La Jeune Aventureuse (Rosny-Aîné)/X
X
— Tchin ! dit Marie avec impatience.
La bestiole pourpre volait follement au travers de la chambre, avec des cris éperdus… Elle s’arrêta. Tchin se posa sur la table, prit un air grave et considéra sournoisement la jeune femme…
— Qu’est-ce qu’il peut bien penser ? murmura-t-elle.
Elle ne pouvait s’empêcher de lui attribuer une manière d’intelligence malicieuse et hardie.
— Il pense que la vie est belle ! affirma Marcelle en riant.
— Plus belle que celle des hommes ! soupira Manuel qui, au fond, était aussi heureux que Tchin, mais la foi socialiste voulait qu’il vitupérât les contemporains. Et pourtant, si les bourgeois voulaient comprendre !…
Marcelle le regarda avec une tendresse gouailleuse.
Son visage clair, ses yeux candides révélaient une âme fraîche comme l’âme des deux petits qui construisaient gravement une grue « mécano ».
— Quel serin tu fais, mon petit Manuel ! exclama la jeune fille. Qu’est-ce que les bourgeois ne comprennent pas ?
— Leur devoir !… L’avenir !…
— Leur devoir… l’avenir !… Cher petit crétin ! Et toi, tu y comprends quelque chose ?
— Nous voulons que l’exploitation cesse. Nous voulons que tous participent au bien-être et à l’organisation !
— Ce serait du propre ! Pauvre petit, tu crois donc que ce sont les bourgeois qui ont fait la société ? Elle les écrase. Ils n’y peuvent rien du tout… Personne n’y peut rien… Et plus il y aura d’imbéciles qui s’en mêleront, plus ça sera effrayant !
— Le peuple !
— Il n’y a pas de peuple !
— Le prolétariat.
— Il n’y a pas de prolétariat !
— Marcelle, tu n’as pas étudié la question sociale.
— On voit que tu l’as étudiée, toi, et qu’elle te rend idiot !

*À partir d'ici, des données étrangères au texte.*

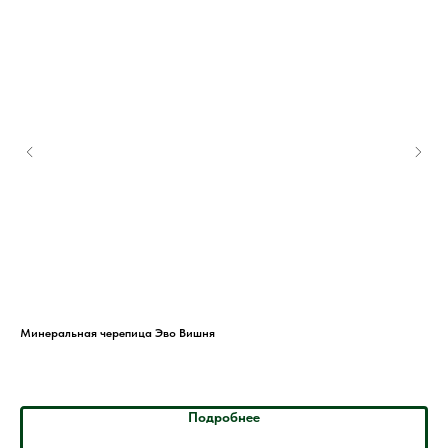
Минеральная черепица Эво Вишня
Кер
Подробнее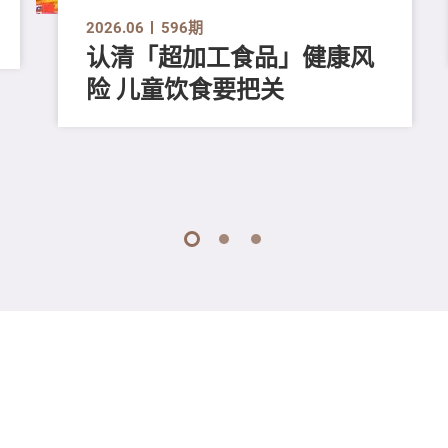
2026.06
596期
认清「超加工食品」健康风
险 儿童饮食要把关
1
2
3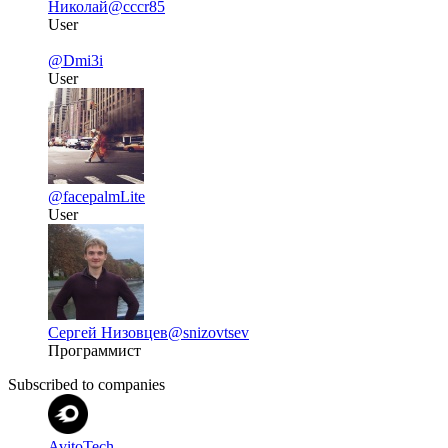
Николай
@cccr85
User
@Dmi3i
User
@facepalmLite
User
Сергей Низовцев
@snizovtsev
Программист
Subscribed to companies
AvitoTech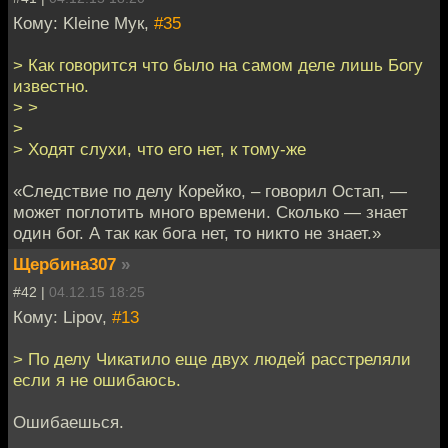
Кому: Kleine Мук,
#35
> Как говорится что было на самом деле лишь Богу
известно.
> >
>
> Ходят слухи, что его нет, к тому-же
«Следствие по делу Корейко, – говорил Остап, —
может поглотить много времени. Сколько — знает
один бог. А так как бога нет, то никто не знает.»
Щербина307
»
#42 |
04.12.15 18:25
Кому: Lipov,
#13
> По делу Чикатило еще двух людей расстреляли
если я не ошибаюсь.
Ошибаешься.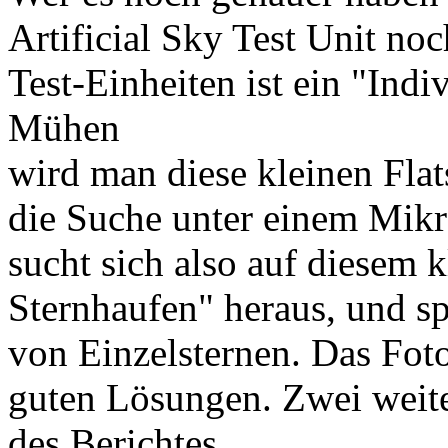
Artificial Sky Test Unit no
Test-Einheiten ist ein "Ind
Mühen
wird man diese kleinen Fla
die Suche unter einem Mikr
sucht sich also auf diesem 
Sternhaufen" heraus, und sp
von Einzelsternen. Das Foto
guten Lösungen. Zwei weit
des Berichtes.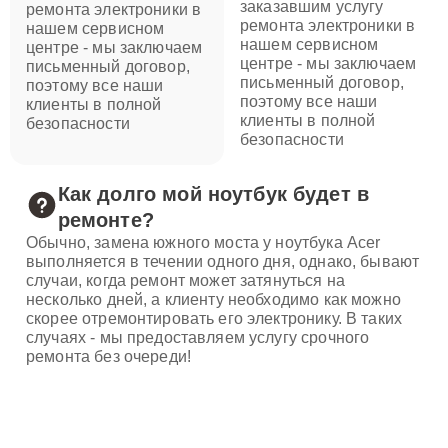
заказавшим услугу
ремонта электроники в
ремонта электроники в
нашем сервисном
нашем сервисном
центре - мы заключаем
центре - мы заключаем
письменный договор,
письменный договор,
поэтому все наши
поэтому все наши
клиенты в полной
клиенты в полной
безопасности
безопасности
Как долго мой ноутбук будет в
ремонте?
Обычно, замена южного моста у ноутбука Acer
выполняется в течении одного дня, однако, бывают
случаи, когда ремонт может затянуться на
несколько дней, а клиенту необходимо как можно
скорее отремонтировать его электронику. В таких
случаях - мы предоставляем услугу срочного
ремонта без очереди!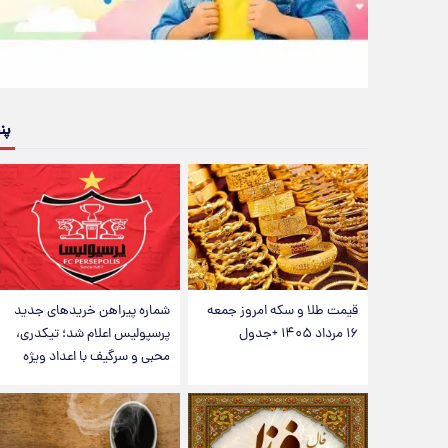
پن
قیمت طلا و سکه امروز جمعه
شماره پیراهن خریدهای جدید
۱۶ مرداد ۱۴۰۵ +جدول
پرسپولیس اعلام شد؛ تیکدری،
محبی و سرگیف با اعداد ویژه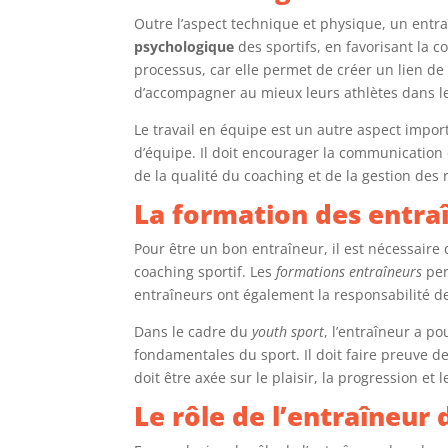
Outre l’aspect technique et physique, un entr
psychologique
des sportifs, en favorisant la co
processus, car elle permet de créer un lien de
d’accompagner au mieux leurs athlètes dans le
Le travail en équipe est un autre aspect importa
d’équipe. Il doit encourager la communication 
de la qualité du coaching et de la gestion des 
La formation des entra
Pour être un bon entraîneur, il est nécessaire
coaching sportif. Les
formations entraîneurs
per
entraîneurs ont également la responsabilité de
Dans le cadre du
youth sport
, l’entraîneur a po
fondamentales du sport. Il doit faire preuve d
doit être axée sur le plaisir, la progression et 
Le rôle de l’entraîneur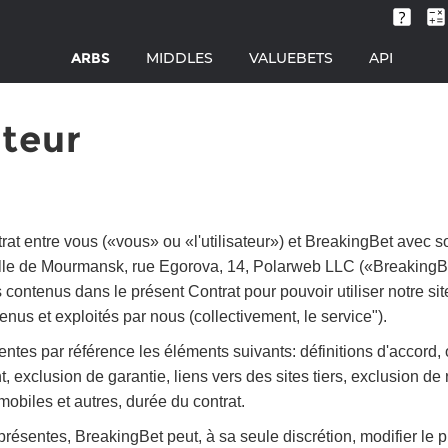
ARBS
MIDDLES
VALUEBETS
API
ateur
ntrat entre vous («vous» ou «l'utilisateur») et BreakingBet avec 
ille de Mourmansk, rue Egorova, 14, Polarweb LLC («BreakingBe
s contenus dans le présent Contrat pour pouvoir utiliser notre s
tenus et exploités par nous (collectivement, le service").
ntes par référence les éléments suivants: définitions d'accord, ob
 exclusion de garantie, liens vers des sites tiers, exclusion de r
 mobiles et autres, durée du contrat.
ésentes, BreakingBet peut, à sa seule discrétion, modifier le 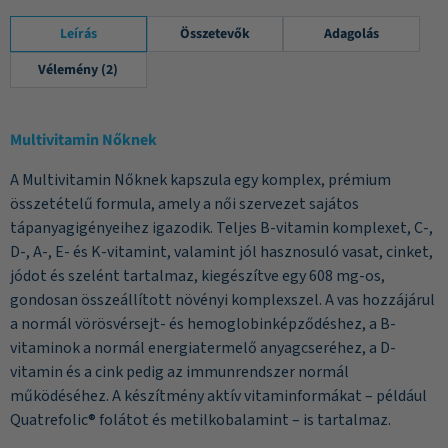
Leírás
Összetevők
Adagolás
Vélemény (2)
Multivitamin Nőknek
A Multivitamin Nőknek kapszula egy komplex, prémium
összetételű formula, amely a női szervezet sajátos
tápanyagigényeihez igazodik. Teljes B-vitamin komplexet, C-,
D-, A-, E- és K-vitamint, valamint jól hasznosuló vasat, cinket,
jódot és szelént tartalmaz, kiegészítve egy 608 mg-os,
gondosan összeállított növényi komplexszel. A vas hozzájárul
a normál vörösvérsejt- és hemoglobinképződéshez, a B-
vitaminok a normál energiatermelő anyagcseréhez, a D-
vitamin és a cink pedig az immunrendszer normál
működéséhez. A készítmény aktív vitaminformákat – például
Quatrefolic® folátot és metilkobalamint – is tartalmaz.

Elle embrassa tendrement le grand garçon et reprit :
— En ce moment, c’est très simple… La richesse n’existe plus… Il faut la faire. Ensuite on verra… Mais on ne verra sûrement pas ce que tu rêves… la Justice, car la justice, ça n’existe pas plus que le Peuple ou le Prolétariat… ce sont des mots…
— Alors, qu’est-ce qui existe ?
— La volonté !… C’est elle qui doit tout résoudre.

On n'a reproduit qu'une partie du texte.